A Karkee Web Special Feature: Soldiers Three
Landi Kotal is located at the top of the Khyber Pass, in what is now Pakistan. Since Victorian times the fortress at this strategic site has been the home of the fabled Khyber Rifles, now part of the Pakistani Forces. During the years of the British Raj, many famous British regiments also served at Landi Kotal. In 1935, it was home to the 2nd Battalion, The Welch Regiment. The photo at left, taken in January of 1935, shows parts of the fort and outbuildings, looking northeast.
As part of the research for our upcoming section on Officers' Webbing and Accoutrements, I recently acquired most of a (sadly incomplete) photo album that had belonged to an officer of the 2nd Welch, and which documented his service at Landi Kotal in 1935-36. As is typical with such items, most of the photos were of the "The Brig before Parade" and "Maud and Eleanor at the Club" variety, but there were a few shots that displayed the 1930's Web Equipment, Officers, to good advantage, and these will eventually appear in the new section.
Even more interesting, though, was a series of photographs showing officers and men attired in splendid Victorian uniforms, carrying Long Lees and wearing antique buff leather valise equipment. Even in a backwater of the Empire, this was totally anachronistic for the mid-thirties. After I discussed this with Rog Dennis, we decided that these must be shots from a film. The Army often collaborated with film studios during the thirties, and such epics as Drums, The Four Feathers, Sanders of the River, and many other such celebrations of Empire were made in this way. But which film was it? Both Rog and I are fans of these costume thrillers, but we didn't recognise this material at all.
It turned out that the solution was right under my nose. These particular photos were all presented on a series of pages under the heading "Soldiers Three - February 1935". At first glance, the Kipling reference seemed completely in keeping with an album on this subject, and from this time and place, so I didn't really give it much thought. When I was unable to identify the film that we felt had to exist, though, I turned back to the album. A quick internet search on "Soldiers Three" gave me the clue I needed. I located a reference to an article that had appeared in the Historical Journal of Film, Radio and Television, Volume 15, Issue 1, 1995. It was by Jeffrey Richards of Lancaster University, and was titled ‘Soldiers Three’: the ‘lost’ Gaumont British imperial epic.

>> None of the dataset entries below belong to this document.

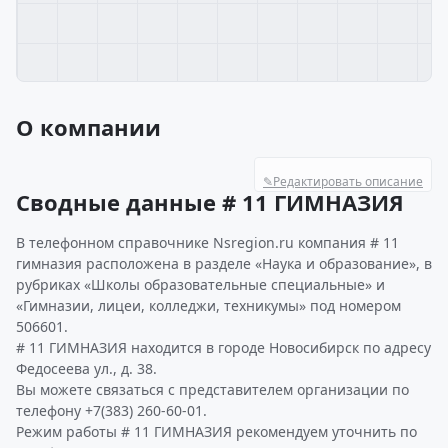
О компании
✎
Редактировать описание
Сводные данные # 11 ГИМНАЗИЯ
В телефонном справочнике Nsregion.ru компания # 11
гимназия расположена в разделе «Наука и образование», в
рубриках «Школы образовательные специальные» и
«Гимназии, лицеи, колледжи, техникумы» под номером
506601.
# 11 ГИМНАЗИЯ находится в городе Новосибирск по адресу
Федосеева ул., д. 38.
Вы можете связаться с представителем организации по
телефону +7(383) 260-60-01.
Режим работы # 11 ГИМНАЗИЯ рекомендуем уточнить по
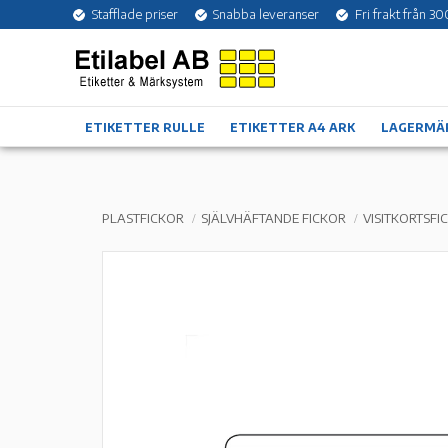
Stafflade priser
Snabba leveranser
Fri frakt från 30
ETIKETTER RULLE
ETIKETTER A4 ARK
LAGERMÄ
PLASTFICKOR
SJÄLVHÄFTANDE FICKOR
VISITKORTSFI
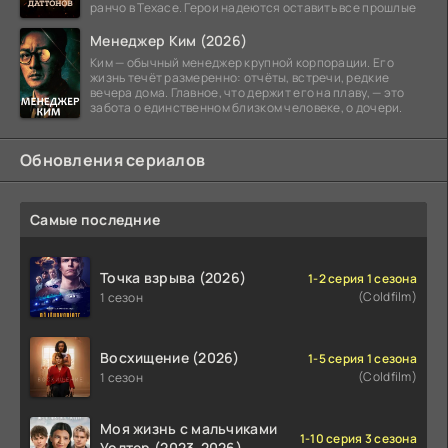
ранчо в Техасе. Герои надеются оставить все прошлые
Менеджер Ким (2026)
Ким — обычный менеджер крупной корпорации. Его
жизнь течёт размеренно: отчёты, встречи, редкие
вечера дома. Главное, что держит его на плаву, — это
забота о единственном близком человеке, о дочери.
Обновления сериалов
Самые последние
Точка взрыва (2026)
1-2 серия 1 сезона
(Coldfilm)
1 сезон
Восхищение (2026)
1-5 серия 1 сезона
(Coldfilm)
1 сезон
Моя жизнь с мальчиками
1-10 серия 3 сезона
Уолтер (2023-2026)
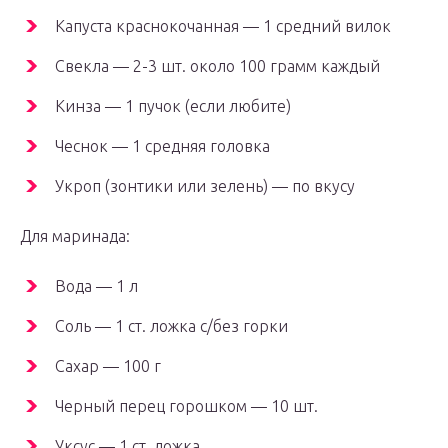
Капуста краснокочанная — 1 средний вилок
Свекла — 2-3 шт. около 100 грамм каждый
Кинза — 1 пучок (если любите)
Чеснок — 1 средняя головка
Укроп (зонтики или зелень) — по вкусу
Для маринада:
Вода — 1 л
Соль — 1 ст. ложка с/без горки
Сахар — 100 г
Черный перец горошком — 10 шт.
Уксус — 1 ст. ложка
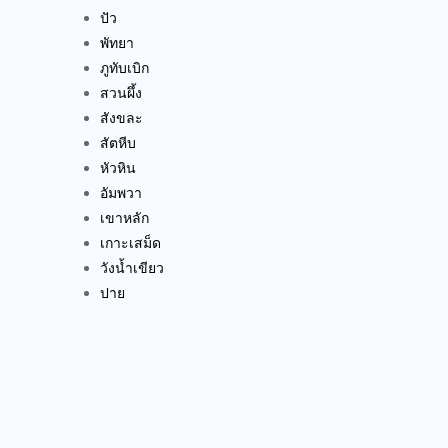
ปัว
พัทยา
ภูทับเบิก
สวนผึ้ง
สังขละ
สัตหีบ
หัวหิน
อัมพวา
เขาหลัก
เกาะเสม็ด
วังน้ำเขียว
ปาย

A week or so passed before I was able to get my hands on a copy of the article itself, but when I did everything fell into place. There was a film, but one that had never been completed and released. Gaumont had sent a location filming unit, headed up by director Geoffrey Barkas, to India and to Landi Kotal in 1935. What's more, Mr. Barkas was accompanied by his wife, Natalie, and she had written a book about the trip, entitled THIRTY THOUSAND MILES FOR THE FILMS: The Story of "Soldiers Three" and "Rhodes of Africa", published by Blackie & Son Limited, London and Glasgow, 1937. Back to the internet once again, and a short time later I had my own copy of Mrs. Barkas's story in my hands.1
I found it a fascinating read. The Gaumont crew traveled across India scouting for locations. Cantonment scenes were filmed at Alipore and Fort William, but the majority of the shots, including the climactic battle scenes, were filmed at Landi Kotal. The book even includes a short excerpt from the daily filming's operations orders. To my pleasure, I found that the captions for a few of my photos corresponded with the locations listed in these orders. Mrs. Barkas includes several publicity stills from the film in her book, but the photos from my album are private snapshots, not studio pictures. I'm certain that this is their first publication anywhere, and Karkee Web's readers are the first ones to see them. I've presented these photographs below, with a short explanation of each. For each photo, the titles shown in bold are the original ones written in the album.
30th December, 2009
1. I received a very interesting email from KW reader Tracy Stahlberg. Her grandfather, George Stevens, was the principal photographer on the trip. In the photo at left, taken from the book, Jack Parry is on the left, and George Stevens at right. Interesting that these two apparently unrelated threads should cross a second time. Tracey pointed out that her grandfather had an impressive body of work with Gaumont and Pathé. If you visit the BritishPathé website and search on 'George Stevens", you will find several clips of his work, and at least one short view of him behind the camera. Now, Tracey - where's that scrapbook of photos that he surely took on this trip?
19th March 2011
The Column moving down Entrance Valley - These two photos share a single caption. Compare to the film's Programme for Friday, 15th February as presented on pp. 74-75 of Mrs. Barkas' book. Part of the direction for Operation No. 1 - Morning. 9:30 a.m. reads "Column in Entrance Gorge. Head of column out of main camera view. Helio in nullah bed near Entrance Gorge in view of main camera position with appropriate party protecting it."
In Exit Gorge - Again, compare to the film's Programme for Friday, 15th February, this time to Operation No. 2 - Morning, which reads in part "Positions. Columns about half-way entered into Exit Valley", and later on "Signal 'Advance'. Column marches into Exit Valley. | At visual signal from director, pickets on Pathan Ridge and Rearguard Hill move down toward the level ground. Rearguard extends into skirmishing order and moves toward Exit Valley."